Het souterrain heeft trappen met een ijzeren buisleuning en een gesloten balustrade in gebouchardeerd beton met een houten leuning. De glas-in-loodramen in het trappenhuis tonen afbeeldingen van landbouwproducten uit Uden en de symbolen van geloof, hoop en liefde. Deze zijn gemaakt door Arnold Stroucken uit Rotterdam. Daarnaast zijn er ramen met Petrus, Antonius Abt en Odilia; de beschermheiligen van de kerkdorpen. De raadszaal op de tweede etage heeft een betimmering met lage lambrisering, paneeldeuren en een houten cassetteplafond. De zaal wordt door een dubbele rondboog op zuiltje gescheiden van de publieke tribune. In de glas-in-loodramen zijn drie symbolische voorstellingen en de wapens van de in Uden gevestigde kerkelijke instellingen aangebracht.
Na jaren werd het raadhuis weer te klein. Aanvankelijk werden dependances in Uden gehuurd om zo de ruimtenood op te vangen, maar uiteindelijk werd in 1980 het huidige gemeentehuis -nog zonder de latere uitbreiding van publiekshal en raadzaal- geopend. Met uitzondering van de trouwzaal wordt het oude raadhuis niet meer door de gemeente gebruikt.

Na de oorlog werd het Marktplein verhard met de stenen van de startbanen van het (Duitse) vliegveld Volkel. Omdat de veehandel sterk was teruggelopen, werd de markt van huishoudelijke materialen en etenswaren ook naar het marktplein overgebracht. In de loop der jaren werden diverse gebouwen rond de markt gebouwd, zoals de vroegere busremise van de ATO en BBA en Theater Markant.

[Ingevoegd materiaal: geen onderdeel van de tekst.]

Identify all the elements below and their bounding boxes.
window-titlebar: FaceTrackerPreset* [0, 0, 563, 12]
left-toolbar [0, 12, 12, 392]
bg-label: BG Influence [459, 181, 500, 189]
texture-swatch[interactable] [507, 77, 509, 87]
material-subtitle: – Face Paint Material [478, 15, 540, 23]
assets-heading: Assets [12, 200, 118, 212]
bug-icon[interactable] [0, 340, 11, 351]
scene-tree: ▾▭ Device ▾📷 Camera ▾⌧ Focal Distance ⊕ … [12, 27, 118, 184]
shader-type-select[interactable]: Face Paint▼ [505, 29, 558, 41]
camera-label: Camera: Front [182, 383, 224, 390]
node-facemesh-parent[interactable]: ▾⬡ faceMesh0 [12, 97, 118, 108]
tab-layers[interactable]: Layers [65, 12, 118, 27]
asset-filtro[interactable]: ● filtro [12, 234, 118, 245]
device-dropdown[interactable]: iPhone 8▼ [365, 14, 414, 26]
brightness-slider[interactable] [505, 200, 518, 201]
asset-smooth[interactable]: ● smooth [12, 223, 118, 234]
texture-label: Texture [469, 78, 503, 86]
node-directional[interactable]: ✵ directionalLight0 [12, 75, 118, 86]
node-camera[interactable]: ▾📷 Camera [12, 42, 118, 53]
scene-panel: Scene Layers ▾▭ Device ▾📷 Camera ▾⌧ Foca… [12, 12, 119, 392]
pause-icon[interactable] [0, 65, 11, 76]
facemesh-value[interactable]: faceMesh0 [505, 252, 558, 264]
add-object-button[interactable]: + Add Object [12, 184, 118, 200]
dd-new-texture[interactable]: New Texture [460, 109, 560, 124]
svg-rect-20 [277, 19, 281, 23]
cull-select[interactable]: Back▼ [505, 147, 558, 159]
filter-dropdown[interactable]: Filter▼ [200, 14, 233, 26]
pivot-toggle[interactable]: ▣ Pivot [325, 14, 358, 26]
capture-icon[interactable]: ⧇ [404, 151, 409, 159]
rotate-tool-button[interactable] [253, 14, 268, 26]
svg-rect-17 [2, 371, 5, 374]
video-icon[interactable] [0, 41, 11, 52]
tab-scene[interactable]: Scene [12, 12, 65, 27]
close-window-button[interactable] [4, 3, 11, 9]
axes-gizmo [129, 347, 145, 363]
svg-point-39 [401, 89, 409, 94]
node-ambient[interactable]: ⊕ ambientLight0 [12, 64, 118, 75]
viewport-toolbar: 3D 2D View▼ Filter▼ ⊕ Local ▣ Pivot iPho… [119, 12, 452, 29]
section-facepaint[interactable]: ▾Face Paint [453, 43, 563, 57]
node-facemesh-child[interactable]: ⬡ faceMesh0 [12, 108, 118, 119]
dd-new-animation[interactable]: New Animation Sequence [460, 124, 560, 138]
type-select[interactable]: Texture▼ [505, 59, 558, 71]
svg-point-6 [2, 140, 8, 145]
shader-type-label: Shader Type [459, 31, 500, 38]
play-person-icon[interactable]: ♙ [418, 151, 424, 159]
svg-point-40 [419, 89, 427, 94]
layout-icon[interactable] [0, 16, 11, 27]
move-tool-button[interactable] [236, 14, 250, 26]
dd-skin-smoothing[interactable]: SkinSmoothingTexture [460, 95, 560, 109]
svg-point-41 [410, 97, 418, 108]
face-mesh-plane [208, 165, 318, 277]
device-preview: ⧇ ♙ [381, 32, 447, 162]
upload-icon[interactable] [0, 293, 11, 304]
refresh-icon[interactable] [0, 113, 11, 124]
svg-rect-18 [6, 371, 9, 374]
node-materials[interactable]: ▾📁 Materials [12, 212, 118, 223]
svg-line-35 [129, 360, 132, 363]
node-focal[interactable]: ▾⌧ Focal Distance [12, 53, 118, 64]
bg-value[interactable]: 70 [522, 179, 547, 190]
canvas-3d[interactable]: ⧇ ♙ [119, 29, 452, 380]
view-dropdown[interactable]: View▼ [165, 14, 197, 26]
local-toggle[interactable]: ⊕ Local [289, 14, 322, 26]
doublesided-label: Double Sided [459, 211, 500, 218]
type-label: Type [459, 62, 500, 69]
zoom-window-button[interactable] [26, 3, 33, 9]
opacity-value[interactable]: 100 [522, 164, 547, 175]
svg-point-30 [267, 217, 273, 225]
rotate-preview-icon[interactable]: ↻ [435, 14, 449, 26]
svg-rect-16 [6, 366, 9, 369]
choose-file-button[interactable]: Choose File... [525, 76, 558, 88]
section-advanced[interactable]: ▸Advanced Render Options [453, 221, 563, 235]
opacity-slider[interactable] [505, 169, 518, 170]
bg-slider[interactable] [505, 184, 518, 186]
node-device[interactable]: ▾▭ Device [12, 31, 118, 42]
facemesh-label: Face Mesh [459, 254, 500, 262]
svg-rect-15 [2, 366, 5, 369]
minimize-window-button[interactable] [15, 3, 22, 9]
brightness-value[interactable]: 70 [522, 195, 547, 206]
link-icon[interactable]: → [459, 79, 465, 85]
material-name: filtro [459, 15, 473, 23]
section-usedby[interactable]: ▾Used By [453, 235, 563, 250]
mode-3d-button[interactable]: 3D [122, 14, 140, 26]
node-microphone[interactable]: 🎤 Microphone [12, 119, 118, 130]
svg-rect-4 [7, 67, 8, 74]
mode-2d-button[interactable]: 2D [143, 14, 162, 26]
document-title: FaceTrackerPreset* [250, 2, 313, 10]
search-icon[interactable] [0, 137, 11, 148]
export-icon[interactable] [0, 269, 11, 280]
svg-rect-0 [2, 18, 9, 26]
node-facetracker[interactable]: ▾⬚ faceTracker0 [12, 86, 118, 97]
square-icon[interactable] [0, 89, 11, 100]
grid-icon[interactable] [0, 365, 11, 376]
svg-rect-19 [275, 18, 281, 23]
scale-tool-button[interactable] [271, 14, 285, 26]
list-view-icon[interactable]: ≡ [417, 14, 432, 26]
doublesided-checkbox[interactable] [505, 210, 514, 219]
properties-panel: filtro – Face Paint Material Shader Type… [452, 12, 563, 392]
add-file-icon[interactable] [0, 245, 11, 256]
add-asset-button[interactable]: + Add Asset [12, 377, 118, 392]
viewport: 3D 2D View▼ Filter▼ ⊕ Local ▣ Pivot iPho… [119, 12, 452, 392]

architectuur rond de Markt

In het centrum van Uden lagen van oudsher veel cafés op de Markt. Eén hiervan is café 't Stulpke, dit pand werd waarschijnlijk rond 1794 gebouwd.
De straatwanden van de markt hebben schaalsprongen gemaakt, die vanaf 1900 ongeveer elke 50 jaar plaatsvonden.

gemeentehuis

Het gemeentekantoor is in de 70er jaren gebouwd als een rationeel kantoorgebouw zonder representatieve ruimten. Het bestaat uit twee vleugels die verbonden zijn met een tussenlid.

De representatieve functies zijn opgenomen in de in 2000 aangebouwde uitbreiding. Het publieksplein in het gebouw van twee bouwlagen hoog heeft een geheel open karakter. Het witte volume waarin de kantoren en bestuursruimten in een kamerstructuur zijn opgenomen wordt gedragen door kolommen.